Aspects of the present disclosure relate generally to wall plates and wall plates which are electrically active and receive and/or convey electrical current.

2. Background Art

Wall plates are well known and are used to fill in the space between an electrical box and an electrical device. Specifically, the wall plates are known to provide a more aesthetically pleasing appearance while also preventing access to the electrical device. By preventing access to the electrical device, the user is safer because electrical wiring is not readily accessible.

Wall plates are also known to provide a simple lighting source or powering portable devices USB, but are commonly unsafe and rely on direct, spring biased connections with an installed electrical receptacle. These spring biased electrical connections are unsafe due to the inherent unreliability of the spring biased connections which may short or become damaged over time, leading to electrical and/or fire hazards.

SUMMARY

Aspects of this document relate to a powered wall plate, comprising a wall plate having a front surface opposite a rear surface and at least one opening extending through the front surface and the rear surface sized to expose a first electrical receptacle of an electrical device therethrough, at least two electrical plug prongs originating within the wall plate and extending rearward from the rear surface, the at least two electrical plug prongs configured to removably mate with a second electrical receptacle of the electrical device, at least one mounting screw aperture extending through the wall plate and configured to receive at least one mounting screw to attach the wall plate to the electrical device, a protruding front face extending forward of the front surface, an electrical circuit located between the protruding front face and the rear surface and electrically coupled to the at least two electrical plug prongs, at least one LED light located along a bottom edge of the wall plate and electrically coupled to the electrical circuit, and a photocell exposed on the protruding front face, electrically coupled to the electrical circuit and to the at least one LED light, and configured to measure an ambient light level.

Particular embodiments may comprise one or more of the following features.
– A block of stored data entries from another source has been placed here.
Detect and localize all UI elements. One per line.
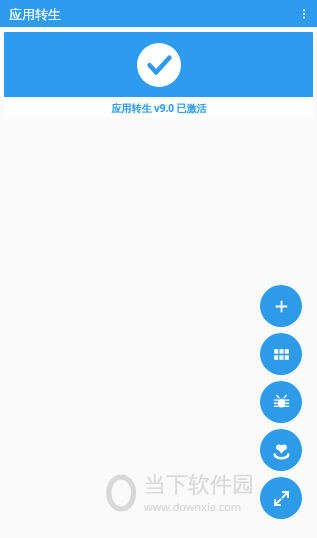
button[interactable]: Donate [260,429,302,471]
staticText: 当下软件园 [144,471,254,499]
staticText: 应用转生 [9,6,61,22]
button[interactable]: Add [260,285,302,327]
button[interactable]: Expand [260,477,302,519]
button[interactable]: More options [290,0,317,27]
staticText: 应用转生 v9.0 已激活 [111,101,207,115]
button[interactable]: 应用转生 v9.0 已激活 [4,32,313,119]
button[interactable]: Debug [260,381,302,423]
button[interactable]: App list [260,333,302,375]
staticText: www.downxia.com [144,499,242,514]
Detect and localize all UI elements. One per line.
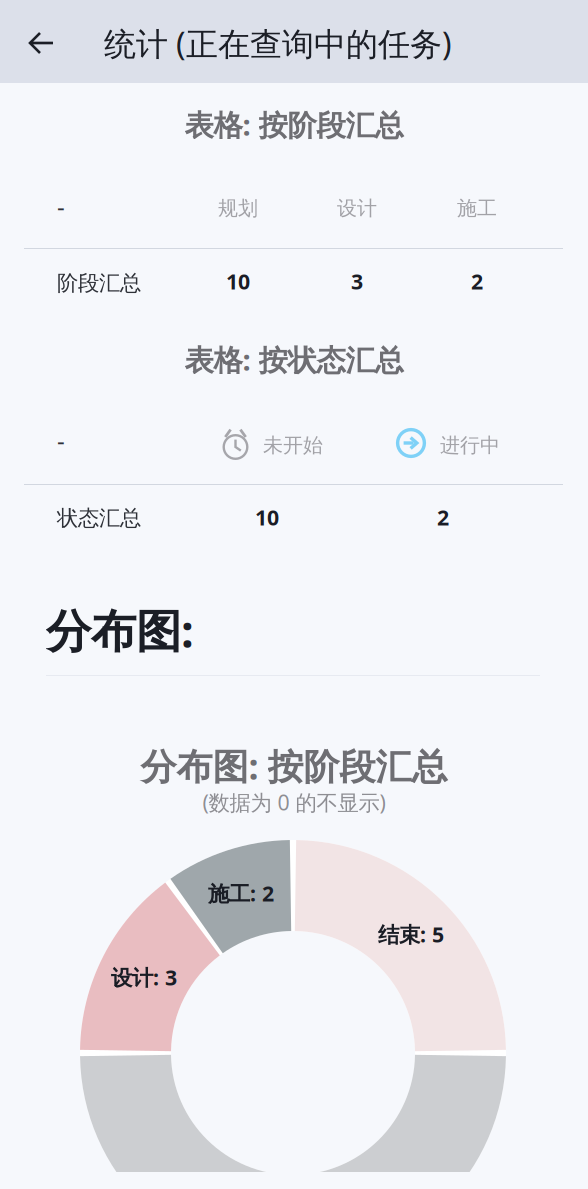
staticText: - <box>57 424 65 456</box>
staticText: 表格: 按状态汇总 <box>184 340 404 379</box>
staticText: 设计 <box>337 196 377 221</box>
staticText: 规划 <box>218 196 258 221</box>
staticText: 未开始 <box>263 433 323 458</box>
staticText: 阶段汇总 <box>57 270 141 296</box>
staticText: 分布图: 按阶段汇总 <box>140 742 448 790</box>
staticText: 设计: 3 <box>111 963 177 991</box>
staticText: 分布图: <box>46 600 194 660</box>
staticText: 统计 (正在查询中的任务) <box>104 22 452 64</box>
button[interactable]: Back <box>8 10 74 76</box>
staticText: - <box>57 190 65 222</box>
staticText: 3 <box>351 267 363 295</box>
staticText: 施工: 2 <box>208 879 274 907</box>
staticText: (数据为 0 的不显示) <box>202 788 386 816</box>
staticText: 结束: 5 <box>378 920 444 948</box>
staticText: 施工 <box>457 196 497 221</box>
staticText: 进行中 <box>440 433 500 458</box>
staticText: 10 <box>255 503 279 531</box>
staticText: 2 <box>437 503 449 531</box>
staticText: 10 <box>226 267 250 295</box>
staticText: 状态汇总 <box>57 505 141 531</box>
staticText: 表格: 按阶段汇总 <box>184 105 404 144</box>
staticText: 2 <box>471 267 483 295</box>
The protruding front face may be located on a bottom half of the wall plate. The wall plate may have a profile with a first thickness and a second thickness and the second thickness may be less than three times the first thickness. The rear surface may comprise a removable circuit back cover configured to cover the electrical circuit when the circuit back cover is installed on the wall plate. The powered wall plate may further comprise a control switch positioned on the protruding front face and electrically coupled to the at least one LED light, the control switch having an on position, an off position, and an auto position, wherein the control switch is configured to turn on the at least one LED light when the control switch is in the on position, turn off the at least one LED light when the control switch is in the off position, and selectively turn on the at least one LED light when the control switch is in the auto position based on the ambient light level measured by the photocell.
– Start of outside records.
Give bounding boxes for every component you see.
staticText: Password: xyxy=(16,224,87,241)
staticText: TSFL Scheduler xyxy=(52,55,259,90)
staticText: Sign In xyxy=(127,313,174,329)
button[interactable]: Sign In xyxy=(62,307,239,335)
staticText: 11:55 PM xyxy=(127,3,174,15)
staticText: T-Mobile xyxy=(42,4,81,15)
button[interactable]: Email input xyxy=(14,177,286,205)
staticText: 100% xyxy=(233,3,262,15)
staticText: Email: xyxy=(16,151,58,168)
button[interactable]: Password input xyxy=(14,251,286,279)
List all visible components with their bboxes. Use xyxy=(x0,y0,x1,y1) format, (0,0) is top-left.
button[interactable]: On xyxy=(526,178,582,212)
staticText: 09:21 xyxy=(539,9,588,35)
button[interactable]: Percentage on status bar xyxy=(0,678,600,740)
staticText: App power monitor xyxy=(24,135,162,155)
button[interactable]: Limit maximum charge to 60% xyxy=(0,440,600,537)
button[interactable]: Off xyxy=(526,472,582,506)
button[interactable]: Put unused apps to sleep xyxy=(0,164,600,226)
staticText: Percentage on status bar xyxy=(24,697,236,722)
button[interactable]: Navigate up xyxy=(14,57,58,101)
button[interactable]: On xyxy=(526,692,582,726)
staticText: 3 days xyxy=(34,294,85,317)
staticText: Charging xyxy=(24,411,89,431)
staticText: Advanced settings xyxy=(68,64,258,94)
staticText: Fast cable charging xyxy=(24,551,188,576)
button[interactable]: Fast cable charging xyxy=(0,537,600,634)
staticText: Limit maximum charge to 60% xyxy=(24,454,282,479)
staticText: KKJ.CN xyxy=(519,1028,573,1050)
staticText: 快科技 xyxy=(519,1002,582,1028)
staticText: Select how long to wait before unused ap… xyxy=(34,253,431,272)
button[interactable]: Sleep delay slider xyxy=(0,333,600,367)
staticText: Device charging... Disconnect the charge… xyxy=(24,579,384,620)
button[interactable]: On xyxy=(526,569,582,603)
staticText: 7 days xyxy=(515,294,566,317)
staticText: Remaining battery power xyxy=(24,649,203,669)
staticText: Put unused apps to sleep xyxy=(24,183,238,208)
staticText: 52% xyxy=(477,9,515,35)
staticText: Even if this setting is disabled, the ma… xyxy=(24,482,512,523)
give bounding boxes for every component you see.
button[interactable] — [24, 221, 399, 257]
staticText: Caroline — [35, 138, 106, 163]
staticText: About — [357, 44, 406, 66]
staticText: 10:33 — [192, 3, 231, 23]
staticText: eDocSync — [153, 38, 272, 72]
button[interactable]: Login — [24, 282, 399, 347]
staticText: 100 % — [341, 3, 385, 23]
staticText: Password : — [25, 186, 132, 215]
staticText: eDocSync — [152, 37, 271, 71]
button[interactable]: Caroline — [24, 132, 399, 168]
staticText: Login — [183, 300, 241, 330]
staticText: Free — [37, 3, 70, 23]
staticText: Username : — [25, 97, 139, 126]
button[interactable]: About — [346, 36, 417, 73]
Aspects of this document relate to a powered wall plate, comprising a wall plate having a front surface opposite a rear surface and at least one opening extending through the front surface and the rear surface sized to expose a first electrical receptacle of an electrical device therethrough, at least two electrical plug prongs originating within the wall plate and extending rearward from the rear surface, the at least two electrical plug prongs configured to removably mate with a second electrical receptacle of the electrical device, at least one mounting screw aperture extending through the wall plate and configured to receive at least one mounting screw to attach the wall plate to the electrical device, an electrical circuit located between the front surface and the rear surface and electrically coupled to the at least two electrical plug prongs, and at least one light located along a bottom edge of the wall plate and electrically coupled to the electrical circuit.
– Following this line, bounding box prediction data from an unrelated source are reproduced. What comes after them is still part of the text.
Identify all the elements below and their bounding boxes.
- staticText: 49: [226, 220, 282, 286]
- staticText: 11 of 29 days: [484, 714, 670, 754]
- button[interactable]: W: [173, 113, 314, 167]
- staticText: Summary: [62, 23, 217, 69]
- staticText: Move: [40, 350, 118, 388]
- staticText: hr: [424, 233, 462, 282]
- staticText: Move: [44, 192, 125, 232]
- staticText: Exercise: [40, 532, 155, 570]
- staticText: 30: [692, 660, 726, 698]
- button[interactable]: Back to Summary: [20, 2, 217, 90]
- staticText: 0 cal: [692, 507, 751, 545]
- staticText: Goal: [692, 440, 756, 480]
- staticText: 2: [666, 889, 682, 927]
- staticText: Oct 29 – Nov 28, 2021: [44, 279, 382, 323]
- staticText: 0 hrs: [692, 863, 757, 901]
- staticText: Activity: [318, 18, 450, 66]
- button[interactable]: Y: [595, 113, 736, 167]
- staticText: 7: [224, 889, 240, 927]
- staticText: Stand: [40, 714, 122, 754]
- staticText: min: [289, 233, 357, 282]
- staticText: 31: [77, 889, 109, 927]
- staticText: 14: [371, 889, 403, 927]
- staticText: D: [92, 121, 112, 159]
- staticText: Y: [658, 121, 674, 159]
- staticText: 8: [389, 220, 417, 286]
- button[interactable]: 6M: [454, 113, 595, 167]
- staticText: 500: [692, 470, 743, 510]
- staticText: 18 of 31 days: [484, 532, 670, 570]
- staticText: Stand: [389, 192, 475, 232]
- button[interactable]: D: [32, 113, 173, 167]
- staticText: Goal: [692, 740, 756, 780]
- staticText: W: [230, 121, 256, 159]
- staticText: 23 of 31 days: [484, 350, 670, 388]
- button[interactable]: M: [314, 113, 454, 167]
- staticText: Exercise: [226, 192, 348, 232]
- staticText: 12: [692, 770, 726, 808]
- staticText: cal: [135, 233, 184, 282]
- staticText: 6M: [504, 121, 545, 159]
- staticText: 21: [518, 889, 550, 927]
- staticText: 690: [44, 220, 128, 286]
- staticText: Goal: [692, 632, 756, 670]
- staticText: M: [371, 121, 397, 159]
Particular embodiments may comprise one or more of the following features. The wall plate may have a profile with a first thickness and a second thickness and the second thickness may be less than three times the first thickness. The rear surface may comprise a removable circuit back cover configured to cover the electrical circuit when the circuit back cover is installed on the wall plate. The powered wall plate may further comprise a control switch positioned on the front surface and electrically coupled to the at least one light, the control switch configured to control the supply of power to the at least one light. The control switch may have an on position, an off position, and an auto position, wherein the control switch is configured to turn on the at least one light when the control switch is in the on position, turn off the at least one light when the control switch is in the off position, and selectively turn on the at least one light when the control switch is in the auto position based on an ambient light level. The powered wall plate may further comprise a photocell exposed on wall plate, electrically coupled to the electrical circuit and to the at least one light, and configured to measure the ambient light level.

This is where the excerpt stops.